The new US Ambassador to Thailand, Glyn Davies, in a speech at that hotbed of radicalized anti-monarchism, the FCCT, criticized not the monarchy (in fact quite the opposite), and not the lèse majesté law, but the application of the lèse majesté law.
This was the trigger for Buddha Isara, a monk routinely described as ‘nationalist’ or ‘royalist’ with or without ‘ultra’ tacked to the front, to assemble his followers in front of the US Embassy. A protest that Pol Gen Vasit joined, though he says there were ‘several hundred’ protestors whereas most media reports put the crowd at ‘dozens’, so maybe he was at the wrong rally.

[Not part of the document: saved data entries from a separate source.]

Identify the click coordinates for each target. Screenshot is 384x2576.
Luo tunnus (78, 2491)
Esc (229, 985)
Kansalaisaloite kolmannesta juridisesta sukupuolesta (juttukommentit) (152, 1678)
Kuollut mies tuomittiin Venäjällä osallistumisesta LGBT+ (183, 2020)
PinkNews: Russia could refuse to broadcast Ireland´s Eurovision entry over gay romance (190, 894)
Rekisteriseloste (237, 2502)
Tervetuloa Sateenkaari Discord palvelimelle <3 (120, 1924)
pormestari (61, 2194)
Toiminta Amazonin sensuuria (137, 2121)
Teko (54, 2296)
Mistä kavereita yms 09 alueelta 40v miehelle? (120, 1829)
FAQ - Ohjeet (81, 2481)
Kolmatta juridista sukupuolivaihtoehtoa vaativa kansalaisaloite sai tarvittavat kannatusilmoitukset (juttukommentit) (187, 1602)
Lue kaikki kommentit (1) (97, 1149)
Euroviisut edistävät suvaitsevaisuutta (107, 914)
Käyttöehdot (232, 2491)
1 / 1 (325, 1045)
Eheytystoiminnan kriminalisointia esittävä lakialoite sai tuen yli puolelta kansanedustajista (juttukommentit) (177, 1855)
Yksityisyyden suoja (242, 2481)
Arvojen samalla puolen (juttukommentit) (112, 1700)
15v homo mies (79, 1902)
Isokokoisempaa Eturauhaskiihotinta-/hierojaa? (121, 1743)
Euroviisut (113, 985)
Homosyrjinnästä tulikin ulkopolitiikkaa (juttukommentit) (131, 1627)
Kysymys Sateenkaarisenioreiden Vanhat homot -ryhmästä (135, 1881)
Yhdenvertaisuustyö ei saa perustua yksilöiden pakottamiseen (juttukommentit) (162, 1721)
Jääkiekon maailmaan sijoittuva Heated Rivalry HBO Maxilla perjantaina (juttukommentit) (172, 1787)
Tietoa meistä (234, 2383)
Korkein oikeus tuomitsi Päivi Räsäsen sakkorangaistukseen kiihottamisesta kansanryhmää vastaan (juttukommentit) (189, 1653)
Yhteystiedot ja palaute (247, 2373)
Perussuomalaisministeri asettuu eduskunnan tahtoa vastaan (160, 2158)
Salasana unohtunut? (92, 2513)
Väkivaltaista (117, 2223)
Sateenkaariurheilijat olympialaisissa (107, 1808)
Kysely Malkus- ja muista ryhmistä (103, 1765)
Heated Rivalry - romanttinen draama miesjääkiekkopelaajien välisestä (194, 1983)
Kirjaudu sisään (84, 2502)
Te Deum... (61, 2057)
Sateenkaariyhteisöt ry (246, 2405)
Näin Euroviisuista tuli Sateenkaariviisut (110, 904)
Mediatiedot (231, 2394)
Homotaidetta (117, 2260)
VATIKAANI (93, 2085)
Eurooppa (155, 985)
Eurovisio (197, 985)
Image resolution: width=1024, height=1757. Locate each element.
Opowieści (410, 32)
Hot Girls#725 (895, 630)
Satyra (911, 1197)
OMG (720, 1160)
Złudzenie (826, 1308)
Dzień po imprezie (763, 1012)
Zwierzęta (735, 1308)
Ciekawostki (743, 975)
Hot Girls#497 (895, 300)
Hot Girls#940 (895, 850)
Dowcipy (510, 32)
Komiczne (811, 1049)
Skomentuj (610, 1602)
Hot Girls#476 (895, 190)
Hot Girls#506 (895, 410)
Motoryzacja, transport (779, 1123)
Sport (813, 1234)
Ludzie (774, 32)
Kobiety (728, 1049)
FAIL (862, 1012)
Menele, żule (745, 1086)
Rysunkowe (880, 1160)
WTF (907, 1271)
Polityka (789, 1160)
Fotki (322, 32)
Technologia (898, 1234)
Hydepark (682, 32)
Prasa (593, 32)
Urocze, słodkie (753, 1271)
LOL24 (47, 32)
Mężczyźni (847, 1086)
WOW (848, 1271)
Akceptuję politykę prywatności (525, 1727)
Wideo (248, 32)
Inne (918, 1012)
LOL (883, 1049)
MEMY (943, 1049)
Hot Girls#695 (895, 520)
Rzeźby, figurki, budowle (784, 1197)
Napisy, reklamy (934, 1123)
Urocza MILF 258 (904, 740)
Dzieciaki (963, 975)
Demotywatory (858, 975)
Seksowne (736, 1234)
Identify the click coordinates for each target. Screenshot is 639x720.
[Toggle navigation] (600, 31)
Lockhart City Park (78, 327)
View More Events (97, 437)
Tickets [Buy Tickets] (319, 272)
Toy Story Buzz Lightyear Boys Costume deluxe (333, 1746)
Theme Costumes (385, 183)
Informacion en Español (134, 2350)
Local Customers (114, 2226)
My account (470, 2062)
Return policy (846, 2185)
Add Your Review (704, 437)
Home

But his intent was clear. To make a political protest against the actions of a representative of the US government. This is his right under international human rights law, including the International Covenant on Civil and Political Rights to which Thailand is a state party. But it is illegal in Thailand under NCPO Order No. 3/2015, which bans political gatherings of five or more persons.
Now I have searched diligently for some exclusionary clause that says the Order does not apply to retired police officers. Or patriotic protestors. And I have found none. (In fact the new law on Public Assembly bans protests that impede access to, or disrupt the normal functioning of embassies, so I hope they didn’t assemble in front of the gates.)
Like the non-blowing Pol Gen Sriwarah, retired Pol Gen Vasit seems to have got away with his apparent law-breaking, despite it being witnessed by numerous police officers.
The ruling junta keeps assuring us that if we have done nothing wrong, we have nothing to fear.
And for some of the more privileged among us, even if we have done something wrong.
About author: Bangkokians with long memories may remember his irreverent column in The Nation in the 1980's. During his period of enforced silence since then, he was variously reported as participating in a 999-day meditation retreat in a hill-top monastery in Mae Hong Son (he gave up after 998 days), as the Special Rapporteur for Satire of the UN High Commission for Human Rights, and as understudy for the male lead in the long-running ‘Pussies -not the Musical' at the Neasden International Palladium (formerly Park Lane Empire).